Intervention de Pedro Ortún Silván

Réunion du 18 mai 2016 à 9h30
Commission des affaires européennes

Pedro Ortún Silván, conseiller spécial à la Direction générale Entreprises de la Commission européenne sur les questions de responsabilité sociétale des entreprises :

Nous sommes pleinement impliqués, monsieur Romano, en faveur de l'application rapide de la directive sur la publication d'informations financières, étant entendu que la balle est désormais dans le camp des États membres qui doivent la transposer dans les délais. Suite à une consultation publique qui s'est achevée voici un mois, la Commission prépare un guide d'application à cet effet, mais il appartient aussi aux États membres de sensibiliser davantage les entreprises qui n'ont pas encore commencé à modifier leurs processus internes. Si elle est correctement appliquée dans les six mille entreprises visées, cette directive donnera un nouvel élan au processus de RSE, car elle prévoit non seulement que ces entreprises produiront un rapport, mais surtout qu'elles se doteront pour ce faire d'un processus interne de vigilance et d'identification des risques ainsi que des mesures visant à les atténuer, en y associant les actionnaires, les syndicats et les populations affectées par leurs activités. Ce serait un grand pas en avant vers l'adoption d'autres mesures relatives au devoir de diligence, telles que celles qui figurent dans la loi récemment adoptée en France, qui concerne les très grandes entreprises. La priorité de l'ensemble des acteurs privés et publics est donc d'appliquer cette directive dans les meilleurs délais et avec efficacité, car elle aura une incidence sur les processus en vigueur non seulement dans les entreprises concernées mais aussi dans l'ensemble des entreprises de leurs chaînes d'approvisionnement, y compris les PME.

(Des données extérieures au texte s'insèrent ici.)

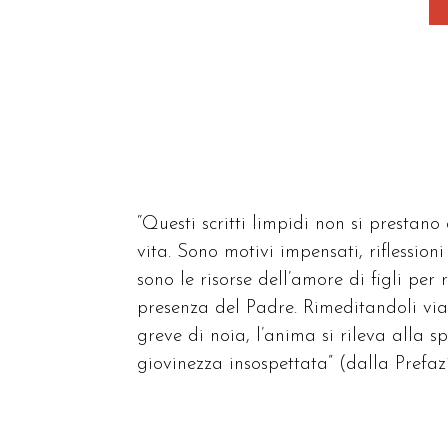
“Questi scritti limpidi non si prestano
vita. Sono motivi impensati, riflessioni 
sono le risorse dell’amore di figli pe
presenza del Padre. Rimeditandoli via 
greve di noia, l’anima si rileva alla s
giovinezza insospettata” (dalla Prefazi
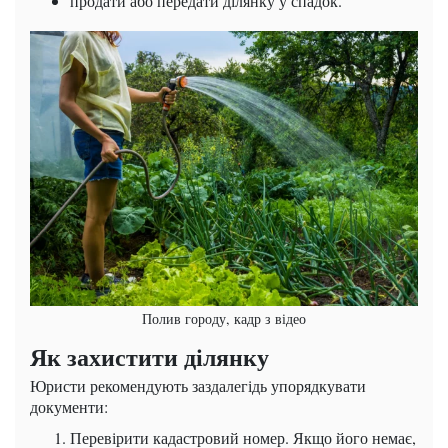
продати або передати ділянку у спадок.
Полив городу, кадр з відео
Як захистити ділянку
Юристи рекомендують заздалегідь упорядкувати
документи:
Перевірити кадастровий номер. Якщо його немає,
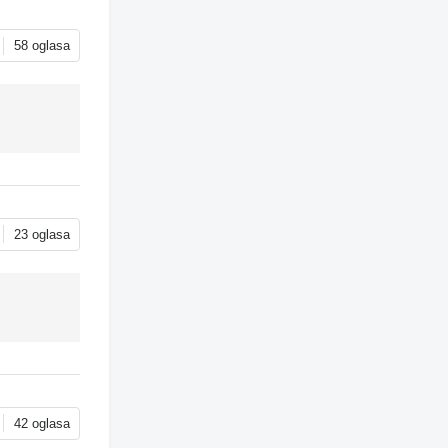
58 oglasa
23 oglasa
42 oglasa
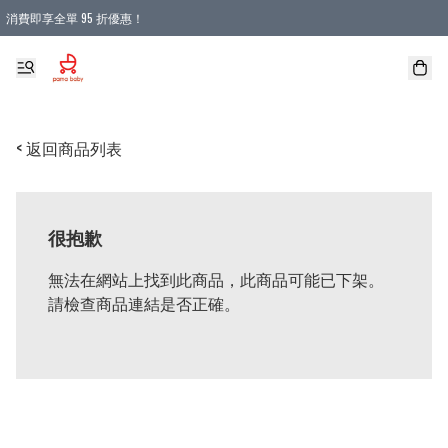
消費即享全單 95 折優惠！
購物滿 HKD 900.00即享免運費優惠！（適用於 本地送貨、本地取貨 )
< 返回商品列表
很抱歉
無法在網站上找到此商品，此商品可能已下架。
請檢查商品連結是否正確。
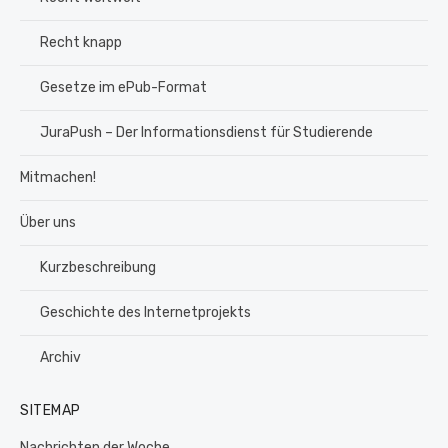
Recht knapp
Gesetze im ePub-Format
JuraPush – Der Informationsdienst für Studierende
Mitmachen!
Über uns
Kurzbeschreibung
Geschichte des Internetprojekts
Archiv
SITEMAP
Nachrichten der Woche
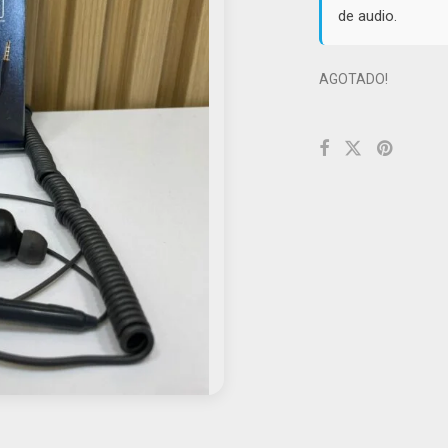
de audio.
AGOTADO!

La politique fiscale européenne, monsieur Labbé, a toujours été très complexe. Elle est pour partie soumise à l'approbation unanime du Conseil. On peut espérer que l'adoption de la dernière directive relative à la publication d'informations pays par pays sera moins ardue, mais il faudra tout de même qu'un nombre suffisant d'États membres accepte de l'appliquer au plus vite – de ce point de vue, les commissaires Moscovici et Hill ont déjà obtenu plusieurs engagements.

S'agissant du plan d'action actualisé, Lord Cromwell, il reste encore un long chemin à parcourir. Nous allons commencer par faciliter la mise en place de l'ensemble du paquet législatif déjà prévu, soit qu'il ait déjà été adopté par la Commission, le Conseil et le Parlement, soit qu'il soit encore en cours de trilogue ou en début d'examen au Parlement – pour ce qui concerne le paquet fiscal, en particulier. Ensuite, nous pourrons envisager d'autres mesures facultatives et si nécessaire, monsieur Teeven, des mesures d'ordre réglementaire. Le débat concernant la portée des mesures à prendre pour permettre aux victimes dont les droits ont été bafoués d'obtenir réparation est très ouvert au sein de la Commission et des États membres, dont les positions divergent encore. Plusieurs instruments existants comme les points de contact nationaux pour les Principes directeurs de l'OCDE à l'intention des entreprises multinationales devraient, si leurs moyens et leurs pouvoirs sont renforcés, jouer un rôle croissant et s'ouvrir aux plaignants, mais leur fonctionnement encore très inégal dépend beaucoup des ressources qui leur sont allouées, sans parler des États membres qui ne se sont pas encore dotés de cet outil.

En somme, le plan d'action actualisé consistera à renforcer la mise en oeuvre des dispositifs en vigueur tout en ouvrant des pistes de réflexion concernant d'éventuelles mesures non contraignantes – nous soutiendrons par exemple la conclusion de partenariats public-privé en matière de gestion responsable des chaînes d'approvisionnement dans des pays en voie de développement. D'autre part, quelques mesures sectorielles ont déjà été prises dans les secteurs pharmaceutiques, textile, de l'huile de palme ou encore des minerais.

Je conclurai en évoquant les mesures destinées à promouvoir la demande de pratiques responsables. Les investisseurs, de ce point de vue, doivent mieux jouer leur rôle. Les pouvoirs publics doivent intégrer au plus vite les clauses environnementales et sociales dans leurs procédures de passation de marchés. Rappelons que la directive sur les marchés publics n'est pas encore transposée dans plus de vingt États membres ! Commençons donc par mettre en oeuvre les dispositions déjà adoptées, avant d'envisager l'adoption de mesures supplémentaires telles que celle que je viens d'évoquer, même si la question de l'extraterritorialité et la révision des règlements « Bruxelles I » et « Rome II » présente une grande complexité juridique, et si le consensus n'existe pas encore entre les États membres, en dépit de la pression exercée par le Parlement.